Wait--I think that the Red Sox just scored again. Yes, game one of the World Series was pretty low on suspense as Boston took a 3-0 first inning lead over Colorado and rolled to a record-setting 13-1 victory. That is the biggest margin ever for a game one World Series victory but take heart, Rockies fans: the two previous teams that won openers by 11 runs, the 1959 White Sox and the 1996 Braves, went on to lose the World Series. Also, to paraphrase what Danny Ainge once said after a blowout loss in the NBA Finals, Colorado will not be starting out game two down by 12--and unlike basketball, in which a team or player can exploit the exact same mismatch each time down the court (or take advantage of another opening if the opponent uses a double team), game two will feature completely different matchups. As the cliche goes, momentum in baseball is next day's starting pitcher.

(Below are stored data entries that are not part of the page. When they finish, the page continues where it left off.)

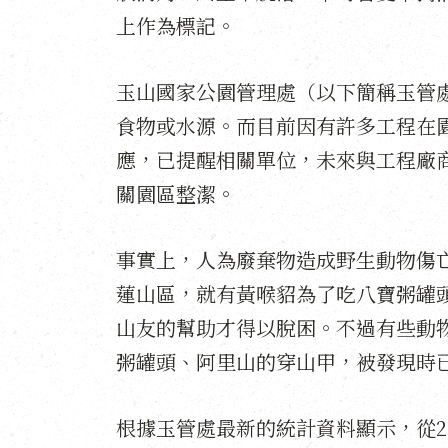
上作為標記。
玉山國家公園管理處（以下簡稱玉管
食物或水源。而目前因有許多工程在
應，已提醒相關單位，未來與工程廠
關園區整潔。
事實上，人為廢棄物造成野生動物傷
蓮山區，就有黃喉貂為了吃八寶粥罐
山友的幫助才得以脫困。不過有些動物
粥罐頭、阿里山的穿山甲，被發現時
根據玉管處最新的統計資料顯示，從20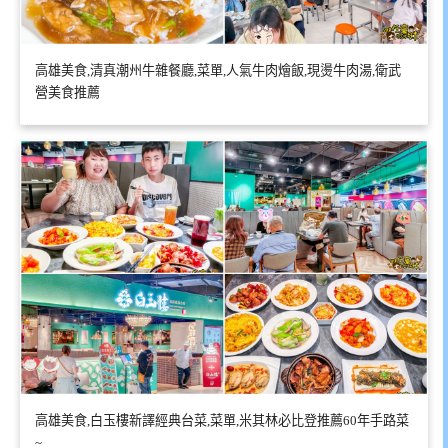
高雄美食,清真潮州牛雜餐廳,菜單,人氣牛肉燴飯,現燙牛肉湯,衛武
營美食推薦
高雄美食,白玉樓新譯經典台菜,菜單,米其林必比登推薦60年手路菜
~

Still, no matter how you look at it, Boston's performance in game one was most impressive. Starting pitcher Josh Beckett struck out the first four batters he faced, something no pitcher has done in World Series play since Sandy Koufax struck out the first five Yankees he saw in a 1963 World Series game. Beckett has emerged as the Sandy Koufax or Bob Gibson of this era and after this game his career postseason ERA is 1.73, the third lowest in MLB history (with a minimum of 70 innings pitched). Boston was just as impressive offensively, pounding out 17 hits, including eight doubles, the most in a World Series game since 1925. Every Red Sox starter got at least one hit and eight different players had at least one RBI. David Ortiz and Manny Ramirez continued their torrid postseasons; Ortiz went 3-5 with two runs scored and two RBI, while Ramirez went 3-4 with three runs scored and two RBI.

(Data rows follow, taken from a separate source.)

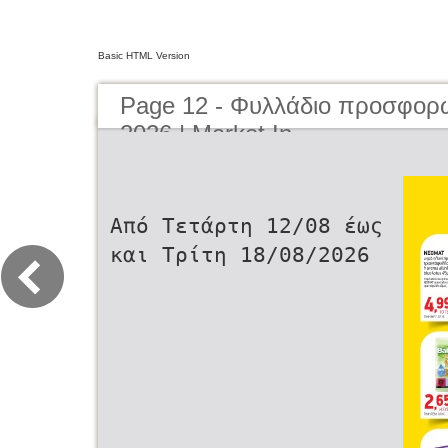
Basic HTML Version
Page 12 - Φυλλάδιο προσφορ
2026 | Market In
Από Τετάρτη 12/08 έως
και Τρίτη 18/08/2026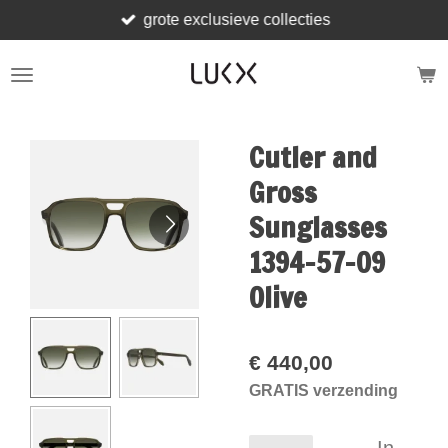
grote exclusieve collecties
Ga
direct
naar
de
hoofdinhoud
Cutler and
Gross
Sunglasses
1394-57-09
Olive
€ 440,00
GRATIS verzending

Dustin Pedroia hit a leadoff home run on the second pitch that he saw to get things started for Boston. Colorado answered Boston's three run first inning with one run in the second inning but then the Rockies' bats pretty much went silent for the rest of the night as Colorado managed just six hits. Beckett struck out nine while allowing just one walk in seven innings and relievers Mike Timlin and Eric Gagne contributed three more strikeouts in two innings to close the game. Colorado starter Jeff Francis allowed six runs in four innings (13.5 ERA) but Franklin Morales really got hammered, giving up seven runs in two thirds of an inning, which adds up to an ERA that looks like a good NFL passer rating (94.5). He also committed the first balk in World Series play in 11 years.
Colorado had won 21 of 22 games prior to this, including a 7-0 record in the National League playoffs. It will be up to rookie pitcher Ubaldo Jimenez to outduel veteran Curt Schilling in game two on Thursday night if the Rockies are to avoid facing an 0-2 deficit. Jimenez was just 4-4 in the regular season but he only gave up two runs in 11.1 innings in two postseason starts, both of which Colorado won. Schilling went 9-8 this season but he is 10-2 in his postseason career, including a 2-0 record in three starts this year.
Don't be surprised at all if Colorado wins game two. The main difference between these teams appears to be Beckett--and the Rockies won't see him again for several more games.